Atypical Cogan's Syndrome

Departmento de Oftalmologia, Hospital de Santo António, Centro Hospitalar do Porto, Largo Professor Abel Salazar, 4099-001 Porto, Portugal

Received 11 February 2013; Accepted 5 March 2013

Academic Editors: S. M. Johnson, S. Machida, N. Rosa, M. Rosner, and G. Savini

Copyright © 2013 João Queirós et al. This is an open access article distributed under the Creative Commons Attribution License, which permits unrestricted use, distribution, and reproduction in any medium, provided the original work is properly cited.

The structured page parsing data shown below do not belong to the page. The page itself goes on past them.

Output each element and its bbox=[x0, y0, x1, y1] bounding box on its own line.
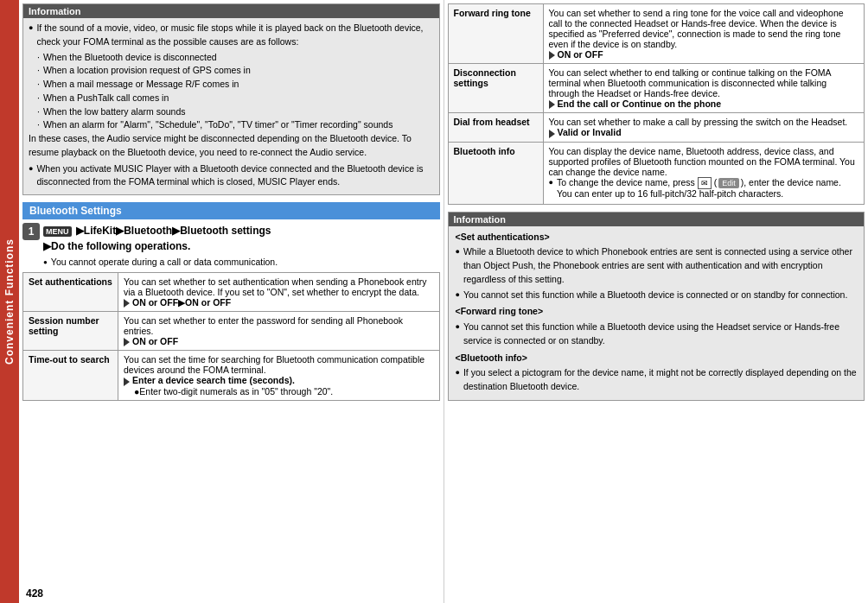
info-sub-3: When a mail message or Message R/F comes… bbox=[29, 78, 434, 92]
table-row-disconnection: Disconnection settings You can select wh… bbox=[448, 64, 865, 113]
table-row-set-auth: Set authentications You can set whether … bbox=[23, 273, 440, 312]
option-disconnection: End the call or Continue on the phone bbox=[558, 98, 722, 109]
info-box-header-left: Information bbox=[23, 4, 439, 18]
info-section-title-2: <Forward ring tone> bbox=[456, 305, 858, 319]
setting-content-forward-ring: You can set whether to send a ring tone … bbox=[543, 4, 865, 64]
step-title: MENU ▶LifeKit▶Bluetooth▶Bluetooth settin… bbox=[43, 223, 271, 254]
table-row-bt-info: Bluetooth info You can display the devic… bbox=[448, 142, 865, 204]
menu-icon: MENU bbox=[43, 226, 72, 237]
info-sub-6: When an alarm for "Alarm", "Schedule", "… bbox=[29, 118, 434, 132]
info-section-title-3: <Bluetooth info> bbox=[456, 352, 858, 365]
info-box-right: Information <Set authentications> While … bbox=[448, 212, 865, 401]
setting-content-timeout: You can set the time for searching for B… bbox=[118, 351, 440, 400]
step-desc: You cannot operate during a call or data… bbox=[43, 257, 440, 267]
bt-info-bullet: To change the device name, press ✉ (Edit… bbox=[549, 177, 859, 199]
option-session: ON or OFF bbox=[132, 336, 178, 346]
setting-label-disconnection: Disconnection settings bbox=[448, 64, 543, 113]
info-sub-5: When the low battery alarm sounds bbox=[29, 105, 434, 119]
setting-label-session: Session number setting bbox=[23, 312, 118, 351]
edit-button-icon: ✉ bbox=[698, 177, 712, 189]
option-forward-ring: ON or OFF bbox=[558, 49, 603, 60]
info-box-header-right: Information bbox=[449, 213, 865, 226]
arrow-icon-r1 bbox=[549, 51, 555, 60]
table-row-dial-headset: Dial from headset You can set whether to… bbox=[448, 113, 865, 142]
info-box-left: Information If the sound of a movie, vid… bbox=[22, 3, 440, 195]
info-right-bullet-3: You cannot set this function while a Blu… bbox=[456, 321, 858, 348]
step-number: 1 bbox=[22, 223, 40, 240]
edit-label: Edit bbox=[718, 178, 739, 188]
info-para-1: In these cases, the Audio service might … bbox=[29, 132, 434, 160]
info-sub-4: When a PushTalk call comes in bbox=[29, 92, 434, 105]
setting-label-bt-info: Bluetooth info bbox=[448, 142, 543, 204]
arrow-icon-3 bbox=[124, 378, 130, 386]
setting-content-bt-info: You can display the device name, Bluetoo… bbox=[543, 142, 865, 204]
arrow-icon-r3 bbox=[549, 130, 555, 138]
setting-content-session: You can set whether to enter the passwor… bbox=[118, 312, 440, 351]
info-bullet-1: If the sound of a movie, video, or music… bbox=[29, 22, 434, 49]
arrow-icon-1 bbox=[124, 299, 130, 308]
setting-label-dial-headset: Dial from headset bbox=[448, 113, 543, 142]
settings-table: Set authentications You can set whether … bbox=[22, 272, 440, 401]
option-set-auth: ON or OFF bbox=[132, 297, 178, 308]
setting-label-set-auth: Set authentications bbox=[23, 273, 118, 312]
info-bullet-2: When you activate MUSIC Player with a Bl… bbox=[29, 162, 434, 190]
option-timeout-extra: ●Enter two-digit numerals as in "05" thr… bbox=[124, 386, 333, 397]
table-row-forward-ring: Forward ring tone You can set whether to… bbox=[448, 4, 865, 64]
info-box-content-left: If the sound of a movie, video, or music… bbox=[23, 18, 439, 194]
setting-label-timeout: Time-out to search bbox=[23, 351, 118, 400]
table-row-timeout: Time-out to search You can set the time … bbox=[23, 351, 440, 400]
page-number: 428 bbox=[19, 584, 444, 603]
info-right-bullet-1: While a Bluetooth device to which Phoneb… bbox=[456, 245, 858, 286]
right-table: Forward ring tone You can set whether to… bbox=[448, 3, 865, 205]
info-sub-2: When a location provision request of GPS… bbox=[29, 64, 434, 78]
sidebar-label: Convenient Functions bbox=[0, 0, 19, 603]
table-row-session: Session number setting You can set wheth… bbox=[23, 312, 440, 351]
setting-content-dial-headset: You can set whether to make a call by pr… bbox=[543, 113, 865, 142]
step-block: 1 MENU ▶LifeKit▶Bluetooth▶Bluetooth sett… bbox=[22, 223, 440, 269]
option-set-auth-2: ON or OFF bbox=[185, 297, 231, 308]
arrow-icon-2 bbox=[124, 338, 130, 346]
info-right-bullet-4: If you select a pictogram for the device… bbox=[456, 366, 858, 394]
info-box-content-right: <Set authentications> While a Bluetooth … bbox=[449, 226, 865, 400]
setting-content-disconnection: You can select whether to end talking or… bbox=[543, 64, 865, 113]
info-section-title-1: <Set authentications> bbox=[456, 231, 858, 244]
setting-label-forward-ring: Forward ring tone bbox=[448, 4, 543, 64]
setting-content-set-auth: You can set whether to set authenticatio… bbox=[118, 273, 440, 312]
option-timeout-bold: Enter a device search time (seconds). bbox=[132, 375, 295, 385]
section-header-bluetooth: Bluetooth Settings bbox=[22, 202, 440, 219]
arrow-icon-r2 bbox=[549, 100, 555, 109]
info-right-bullet-2: You cannot set this function while a Blu… bbox=[456, 289, 858, 302]
info-sub-1: When the Bluetooth device is disconnecte… bbox=[29, 51, 434, 65]
option-dial-headset: Valid or Invalid bbox=[558, 127, 622, 137]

Background. Cogan’s syndrome is a rare clinical entity whose etiopathology is still unknown, and the treatment strategies are not clearly defined. Case. A 23-year-old male presented with symptoms of headache, peripheral facial palsy, persistent right hearing loss and bilateral papillitis. Workup excluded all infectious, granulomatous, neoplastic, and immune causes. The diagnosis of atypical Cogan’s syndrome was established, and the patient was treated with systemic corticosteroids and later on with cyclophosphamide and methotrexate. There were improvement of visual symptoms and stabilisation of left hearing. Conclusion. Cogan’s syndrome is a very rare disease with no specific biological tests for the diagnosis. The diagnostic exams are mostly important to exclude other etiologies. The atypical ocular and audiovestibular manifestations make the diagnosis difficult, delaying the institution of appropriate therapy which may result in profound bilateral deafness.

1. Introduction

Cogan's syndrome (CS) is a very rare disorder of unknown etiology, most commonly observed in young Caucasian adults of either gender. It was described in 1945 by Cogan as an association of nonsyphilitic interstitial keratitis (IK) and Ménière-like audiovestibular symptoms [1]. Later, in 1980, Haynes and colleagues suggested that the condition should include other ocular and audiovestibular symptoms and proposed diagnostic criteria for typical and atypical CS [2].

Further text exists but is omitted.